I company with a horizontal brand strategy uses design, engineering, or associations to make their product more appealing to the needs of certain types of people. There is no objective way to rank their product; some people will like them, others will not.
For example, GoPro made a rugged camera. Ruggedness is a subjective measure; it depends on the person whether they would define a rugged camera as a better camera. An action sports enthusiast will appreciate a tough GoPro, while a portrait photographer wouldn’t.
- Customer loyalty
- Market less sensitive to price
- Defensible position
- Requires media spending
- Subject to ups and downs of the category
- Innovation can whipe out your position
- Consumer tastes change
- Demographics will force you to change.
- Beats headphones having a bass-rich sound
- MINI making a quirky and fun small car
- Basically everything in the fashion industry
I visualize it as cartesian access (see below). The vertical access, i.e. the y-axis, is the quality of the product which is generally the same as the cost. The horizontal axis, i.e. the x-axis, is for taste or preference. Some people may like something on one side, and other people may like something from the other side.
Not mutually exclusive
Vertical branding and horizontal branding are not mutually exclusive. Many products have high-performance measures that they promote, but also subjective aspects that they also mention.
Historically, most brands have followed an upside down “L” pattern. A startup company makes a product with better technology and shouts that advantage from the rooftops. When they are established in the marketplace, and their competitors have caught up, they pivot to a horizontal brand strategy and make themselves different while still trying to be better.

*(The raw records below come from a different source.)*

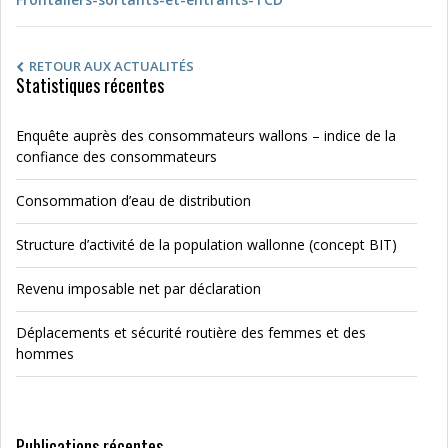
RETOUR AUX ACTUALITÉS
Statistiques récentes
Enquête auprès des consommateurs wallons – indice de la
confiance des consommateurs
Consommation d’eau de distribution
Structure d’activité de la population wallonne (concept BIT)
Revenu imposable net par déclaration
Déplacements et sécurité routière des femmes et des
hommes
Publications récentes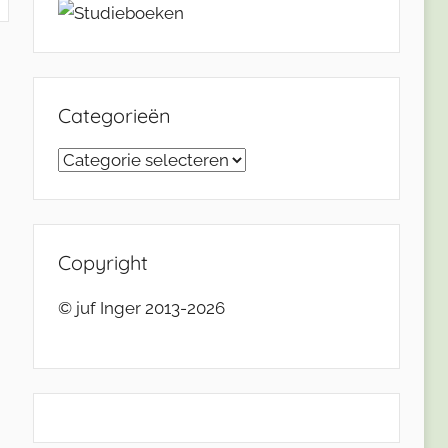
Categorieën
Categorieën
Copyright
© juf Inger 2013-2026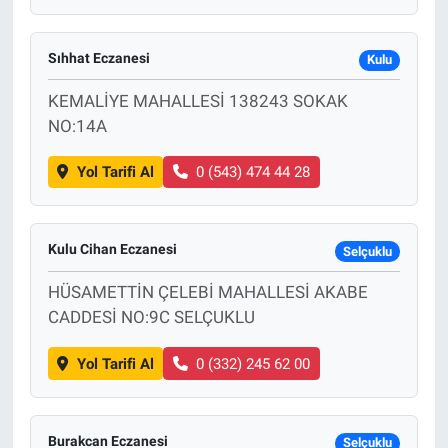
Sıhhat Eczanesi
Kulu
KEMALİYE MAHALLESİ 138243 SOKAK
NO:14A
Yol Tarifi Al
0 (543) 474 44 28
Kulu Cihan Eczanesi
Selçuklu
HÜSAMETTİN ÇELEBİ MAHALLESİ AKABE
CADDESİ NO:9C SELÇUKLU
Yol Tarifi Al
0 (332) 245 62 00
Burakcan Eczanesi
Selçuklu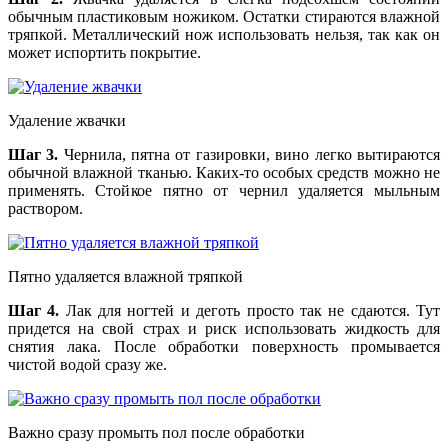
обычным пластиковым ножиком. Остатки стираются влажной
тряпкой. Металлический нож использовать нельзя, так как он
может испортить покрытие.
Удаление жвачки
Шаг 3.
Чернила, пятна от газировки, вино легко вытираются
обычной влажной тканью. Каких-то особых средств можно не
применять. Стойкое пятно от чернил удаляется мыльным
раствором.
Пятно удаляется влажной тряпкой
Шаг 4.
Лак для ногтей и деготь просто так не сдаются. Тут
придется на свой страх и риск использовать жидкость для
снятия лака. После обработки поверхность промывается
чистой водой сразу же.
Важно сразу промыть пол после обработки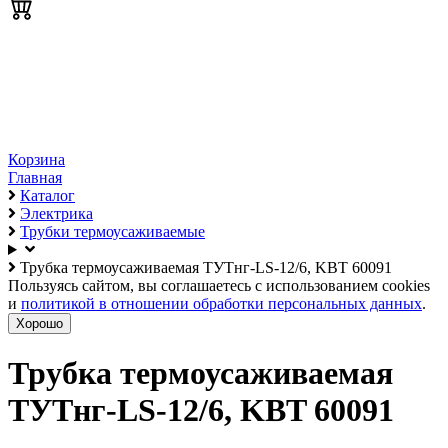
Корзина
Главная
Каталог
Электрика
Трубки термоусаживаемые
Трубка термоусаживаемая ТУТнг-LS-12/6, KBT 60091
Пользуясь сайтом, вы соглашаетесь с использованием cookies
и
политикой в отношении обработки персональных данных
.
Хорошо
Трубка термоусаживаемая
ТУТнг-LS-12/6, KBT 60091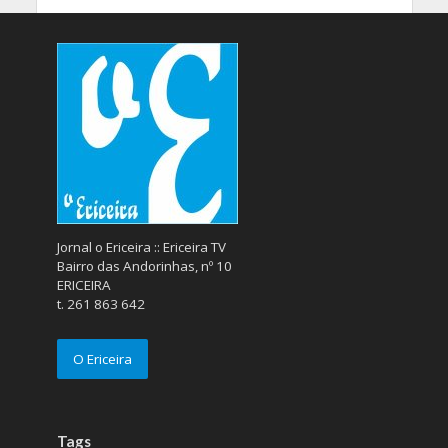
Jornal o Ericeira :: Ericeira TV
Bairro das Andorinhas, nº 10
ERICEIRA
t. 261 863 642
O Ericeira
Tags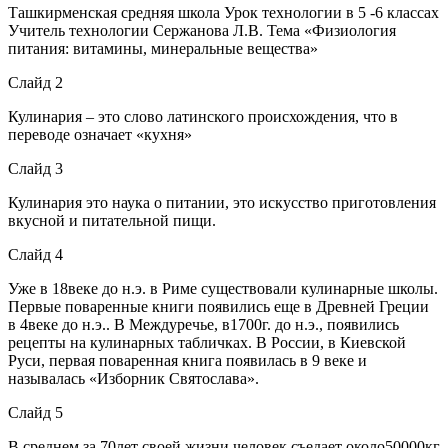
Ташкирменская средняя школа Урок технологии в 5 -6 классах
Учитель технологии Сержанова Л.В. Тема «Физиология
питания: витамины, минеральные вещества»
Слайд 2
Кулинария – это слово латинского происхождения, что в
переводе означает «кухня»
Слайд 3
Кулинария это наука о питании, это искусство приготовления
вкусной и питательной пищи.
Слайд 4
Уже в 18веке до н.э. в Риме существовали кулинарные школы.
Первые поваренные книги появились еще в Древней Греции
в 4веке до н.э.. В Междуречье, в1700г. до н.э., появились
рецепты на кулинарных табличках. В России, в Киевской
Руси, первая поваренная книга появилась в 9 веке и
называлась «Изборник Святослава».
Слайд 5
В среднем за 70лет своей жизни человек съедает около50000кг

For example, early Apple came out with the first color personal computer, but they quickly moved into a strategy of appealing specifically to creative professionals.
Another example is Samsung Galaxy. For the first decade of the smartphone revolution, Samsung was out front in objective measures like processor speed, screen resolution, and camera sensor resolution. That was a grand marketing strategy when a faster phone translated into a better experience, but now the technology has slowed down, and any improvement in speed is just icing on an already tasty cake. They have now pivoted to court the video content creators, social media influencers, and in turn millennials.